Artist’s impression of the merging galaxies B14-65666 located 13 billion light years-away (Credit: National Astronomical Observatory of Japan)

Specialists utilizing the radio telescope ALMA (Atacama Large Millimeter/submillimeter Array) watched the sign of oxygen, carbon, and residue from a cosmic galaxy in the early Universe 13 billion years prior. This is the steadiest galaxy where this valuable blend of three sign has been identified. By looking at the changed sign, the group confirmed that the world is dual galaxies merger, making it the steadiest case of combining cosmic galaxies yet found.

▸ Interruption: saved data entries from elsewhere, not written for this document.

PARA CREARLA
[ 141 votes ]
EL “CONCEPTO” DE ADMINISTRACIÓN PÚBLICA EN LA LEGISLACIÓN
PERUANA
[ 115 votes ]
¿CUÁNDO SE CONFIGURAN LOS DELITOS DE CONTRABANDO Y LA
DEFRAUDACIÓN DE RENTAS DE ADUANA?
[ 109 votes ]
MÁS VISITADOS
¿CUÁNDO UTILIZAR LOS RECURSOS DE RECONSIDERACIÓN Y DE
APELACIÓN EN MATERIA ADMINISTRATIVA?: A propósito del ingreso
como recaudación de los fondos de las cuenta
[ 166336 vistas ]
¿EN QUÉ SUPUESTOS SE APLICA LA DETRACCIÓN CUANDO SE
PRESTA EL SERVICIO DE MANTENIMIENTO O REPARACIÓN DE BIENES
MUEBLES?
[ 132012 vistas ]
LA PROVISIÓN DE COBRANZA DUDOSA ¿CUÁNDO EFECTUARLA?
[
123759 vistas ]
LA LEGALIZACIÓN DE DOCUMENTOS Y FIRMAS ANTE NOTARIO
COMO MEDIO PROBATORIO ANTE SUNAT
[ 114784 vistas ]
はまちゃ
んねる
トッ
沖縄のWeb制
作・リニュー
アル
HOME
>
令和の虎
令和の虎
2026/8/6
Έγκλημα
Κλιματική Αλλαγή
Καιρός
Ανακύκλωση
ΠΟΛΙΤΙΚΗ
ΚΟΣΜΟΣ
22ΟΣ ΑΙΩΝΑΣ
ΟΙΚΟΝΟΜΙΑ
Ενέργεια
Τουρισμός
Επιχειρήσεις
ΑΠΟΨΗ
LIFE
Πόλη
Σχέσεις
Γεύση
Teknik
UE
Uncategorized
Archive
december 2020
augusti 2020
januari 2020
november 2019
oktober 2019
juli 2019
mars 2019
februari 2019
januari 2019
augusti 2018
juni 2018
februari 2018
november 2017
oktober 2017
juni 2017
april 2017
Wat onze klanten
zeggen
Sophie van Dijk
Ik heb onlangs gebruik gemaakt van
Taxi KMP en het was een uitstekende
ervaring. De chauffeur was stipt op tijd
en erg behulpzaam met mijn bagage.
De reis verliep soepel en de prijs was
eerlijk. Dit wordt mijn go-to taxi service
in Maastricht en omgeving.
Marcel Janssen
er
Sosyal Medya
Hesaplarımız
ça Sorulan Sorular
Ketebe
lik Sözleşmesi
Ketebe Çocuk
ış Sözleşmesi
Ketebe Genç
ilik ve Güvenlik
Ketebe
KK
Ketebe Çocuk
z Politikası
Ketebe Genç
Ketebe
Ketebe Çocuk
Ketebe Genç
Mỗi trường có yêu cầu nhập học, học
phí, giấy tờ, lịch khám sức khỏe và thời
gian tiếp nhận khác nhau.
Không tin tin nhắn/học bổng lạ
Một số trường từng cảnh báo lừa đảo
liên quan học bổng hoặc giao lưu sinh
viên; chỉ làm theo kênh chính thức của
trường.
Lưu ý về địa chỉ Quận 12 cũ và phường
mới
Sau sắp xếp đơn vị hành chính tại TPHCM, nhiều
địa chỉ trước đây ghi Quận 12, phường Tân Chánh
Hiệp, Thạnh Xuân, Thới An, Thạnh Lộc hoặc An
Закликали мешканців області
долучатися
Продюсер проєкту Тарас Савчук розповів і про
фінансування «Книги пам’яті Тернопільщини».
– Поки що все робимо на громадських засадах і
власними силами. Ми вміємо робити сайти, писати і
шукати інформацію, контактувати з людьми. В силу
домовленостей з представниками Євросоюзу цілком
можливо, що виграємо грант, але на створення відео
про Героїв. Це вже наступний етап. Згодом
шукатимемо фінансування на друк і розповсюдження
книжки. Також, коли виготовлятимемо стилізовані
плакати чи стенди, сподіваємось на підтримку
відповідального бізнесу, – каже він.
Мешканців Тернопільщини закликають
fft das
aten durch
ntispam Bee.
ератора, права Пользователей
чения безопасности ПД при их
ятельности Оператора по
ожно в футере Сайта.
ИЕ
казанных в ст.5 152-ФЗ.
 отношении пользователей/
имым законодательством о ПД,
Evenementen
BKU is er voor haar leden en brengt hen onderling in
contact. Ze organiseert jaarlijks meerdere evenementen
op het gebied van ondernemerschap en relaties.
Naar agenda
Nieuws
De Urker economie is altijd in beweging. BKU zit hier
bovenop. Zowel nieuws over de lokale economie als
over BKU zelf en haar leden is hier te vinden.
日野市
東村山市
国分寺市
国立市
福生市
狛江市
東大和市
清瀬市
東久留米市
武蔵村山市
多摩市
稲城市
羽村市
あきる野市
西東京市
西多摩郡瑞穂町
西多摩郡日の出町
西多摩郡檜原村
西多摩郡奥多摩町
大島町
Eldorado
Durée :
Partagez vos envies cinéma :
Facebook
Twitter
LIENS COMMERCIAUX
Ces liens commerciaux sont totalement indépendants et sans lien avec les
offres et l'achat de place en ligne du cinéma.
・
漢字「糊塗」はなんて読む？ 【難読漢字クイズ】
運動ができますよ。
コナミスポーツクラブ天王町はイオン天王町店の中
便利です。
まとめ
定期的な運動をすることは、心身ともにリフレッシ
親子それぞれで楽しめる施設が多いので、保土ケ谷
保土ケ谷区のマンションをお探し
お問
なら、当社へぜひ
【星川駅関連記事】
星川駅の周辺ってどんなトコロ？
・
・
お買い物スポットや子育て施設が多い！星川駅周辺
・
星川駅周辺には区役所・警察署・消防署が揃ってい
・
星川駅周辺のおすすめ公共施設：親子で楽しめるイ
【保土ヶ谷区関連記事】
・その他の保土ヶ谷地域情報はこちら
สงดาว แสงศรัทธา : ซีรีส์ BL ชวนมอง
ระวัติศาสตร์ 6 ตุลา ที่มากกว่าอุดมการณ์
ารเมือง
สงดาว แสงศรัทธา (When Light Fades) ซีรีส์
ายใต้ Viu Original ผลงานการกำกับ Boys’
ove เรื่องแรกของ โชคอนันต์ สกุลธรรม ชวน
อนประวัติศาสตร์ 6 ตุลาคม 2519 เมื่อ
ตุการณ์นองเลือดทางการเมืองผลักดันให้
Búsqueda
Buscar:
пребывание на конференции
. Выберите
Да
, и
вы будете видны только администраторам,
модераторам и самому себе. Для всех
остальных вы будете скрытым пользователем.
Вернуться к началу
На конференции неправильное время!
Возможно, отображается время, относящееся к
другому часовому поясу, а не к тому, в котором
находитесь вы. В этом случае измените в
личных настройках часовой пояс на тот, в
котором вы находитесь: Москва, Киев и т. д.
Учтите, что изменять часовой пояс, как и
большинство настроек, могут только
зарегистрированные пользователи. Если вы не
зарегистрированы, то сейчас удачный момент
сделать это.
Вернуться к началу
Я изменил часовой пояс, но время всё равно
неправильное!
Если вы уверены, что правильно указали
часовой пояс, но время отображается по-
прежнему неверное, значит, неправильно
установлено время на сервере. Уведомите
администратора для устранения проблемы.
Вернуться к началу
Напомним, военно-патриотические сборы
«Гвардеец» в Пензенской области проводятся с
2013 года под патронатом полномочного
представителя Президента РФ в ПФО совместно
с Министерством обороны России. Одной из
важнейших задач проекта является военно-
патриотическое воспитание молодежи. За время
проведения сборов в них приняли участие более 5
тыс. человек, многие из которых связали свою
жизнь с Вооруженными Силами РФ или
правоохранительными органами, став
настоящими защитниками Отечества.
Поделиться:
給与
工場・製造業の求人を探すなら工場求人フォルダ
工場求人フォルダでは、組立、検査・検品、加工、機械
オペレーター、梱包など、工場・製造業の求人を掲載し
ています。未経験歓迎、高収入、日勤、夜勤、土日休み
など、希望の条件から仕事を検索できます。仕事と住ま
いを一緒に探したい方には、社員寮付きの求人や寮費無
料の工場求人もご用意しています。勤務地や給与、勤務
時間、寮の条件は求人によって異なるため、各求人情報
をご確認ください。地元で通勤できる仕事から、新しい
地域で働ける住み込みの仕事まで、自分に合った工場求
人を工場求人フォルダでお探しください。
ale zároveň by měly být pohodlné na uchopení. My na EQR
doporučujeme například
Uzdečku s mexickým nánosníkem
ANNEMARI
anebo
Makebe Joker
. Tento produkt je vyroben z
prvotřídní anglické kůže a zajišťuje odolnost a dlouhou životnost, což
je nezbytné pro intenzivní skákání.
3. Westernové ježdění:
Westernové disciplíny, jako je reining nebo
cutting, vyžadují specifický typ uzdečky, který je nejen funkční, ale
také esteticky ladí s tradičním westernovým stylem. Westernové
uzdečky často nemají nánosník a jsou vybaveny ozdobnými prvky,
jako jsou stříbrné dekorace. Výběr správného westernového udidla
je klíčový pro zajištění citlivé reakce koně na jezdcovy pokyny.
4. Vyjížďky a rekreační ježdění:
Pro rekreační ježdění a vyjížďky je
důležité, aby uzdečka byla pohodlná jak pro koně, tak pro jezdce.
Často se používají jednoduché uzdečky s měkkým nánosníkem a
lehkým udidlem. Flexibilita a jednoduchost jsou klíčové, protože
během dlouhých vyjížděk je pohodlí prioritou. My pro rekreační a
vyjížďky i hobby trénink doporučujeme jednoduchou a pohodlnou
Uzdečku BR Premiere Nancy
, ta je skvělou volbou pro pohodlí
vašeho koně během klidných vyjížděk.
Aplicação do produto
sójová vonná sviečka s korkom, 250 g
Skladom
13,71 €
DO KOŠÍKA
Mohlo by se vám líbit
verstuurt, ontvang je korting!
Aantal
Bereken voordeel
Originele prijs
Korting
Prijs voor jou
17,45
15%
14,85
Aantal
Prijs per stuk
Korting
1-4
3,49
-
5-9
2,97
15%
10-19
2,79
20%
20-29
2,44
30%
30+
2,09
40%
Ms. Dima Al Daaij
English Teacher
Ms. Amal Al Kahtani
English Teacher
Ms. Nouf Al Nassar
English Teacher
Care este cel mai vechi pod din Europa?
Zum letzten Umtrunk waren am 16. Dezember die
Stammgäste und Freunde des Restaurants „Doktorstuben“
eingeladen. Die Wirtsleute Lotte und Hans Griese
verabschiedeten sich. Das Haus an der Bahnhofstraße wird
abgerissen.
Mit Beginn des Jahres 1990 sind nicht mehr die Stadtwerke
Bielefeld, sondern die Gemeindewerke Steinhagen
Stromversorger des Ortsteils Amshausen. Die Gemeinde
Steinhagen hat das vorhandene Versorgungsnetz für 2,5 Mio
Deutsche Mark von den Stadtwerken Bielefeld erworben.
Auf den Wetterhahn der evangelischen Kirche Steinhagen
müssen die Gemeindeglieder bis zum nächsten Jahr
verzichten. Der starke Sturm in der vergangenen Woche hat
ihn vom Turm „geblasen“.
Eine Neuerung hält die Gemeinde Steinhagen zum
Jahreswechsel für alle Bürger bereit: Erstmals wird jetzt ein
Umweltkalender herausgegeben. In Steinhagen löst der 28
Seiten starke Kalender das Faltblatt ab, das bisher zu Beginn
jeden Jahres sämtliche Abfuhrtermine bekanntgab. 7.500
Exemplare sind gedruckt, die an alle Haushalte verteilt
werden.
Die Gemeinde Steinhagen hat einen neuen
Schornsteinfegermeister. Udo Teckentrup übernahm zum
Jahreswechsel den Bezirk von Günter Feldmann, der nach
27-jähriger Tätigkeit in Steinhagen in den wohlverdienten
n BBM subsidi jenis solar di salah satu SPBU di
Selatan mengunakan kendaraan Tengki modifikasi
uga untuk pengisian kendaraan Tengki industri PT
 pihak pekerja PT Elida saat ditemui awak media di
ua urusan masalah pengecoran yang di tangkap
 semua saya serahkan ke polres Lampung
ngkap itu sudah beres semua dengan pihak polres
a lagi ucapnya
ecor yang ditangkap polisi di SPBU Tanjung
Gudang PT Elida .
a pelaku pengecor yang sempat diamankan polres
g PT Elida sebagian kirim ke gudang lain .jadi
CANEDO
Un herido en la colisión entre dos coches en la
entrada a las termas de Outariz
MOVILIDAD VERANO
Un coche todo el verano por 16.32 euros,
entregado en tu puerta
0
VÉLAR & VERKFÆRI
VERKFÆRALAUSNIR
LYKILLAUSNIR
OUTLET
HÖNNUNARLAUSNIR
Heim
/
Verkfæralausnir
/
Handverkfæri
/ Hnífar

Takuya Hashimoto, a postdoctoral scientist at the Japan Society for the Promotion of Science and Waseda University, Japan, and his group utilized ALMA to watch B14-65666, an object found 13 billion light-years away in the constellation Sextans. On account of the limited speed of light, the sign we get from B14-65666 today needed to go for 13 billion years to contact us. They demonstrate to us the picture of what the universe resembled 13 billion years prior, under 1 billion years after the Big Bang.

Reference:

Hashimoto et al. “Big Three Dragons”: a z = 7.15 Lyman Break Galaxy Detected in [OIII] 88 um, [CII] 158 um, and Dust Continuum with ALMA” in the Publications of the Astronomical Society of Japan.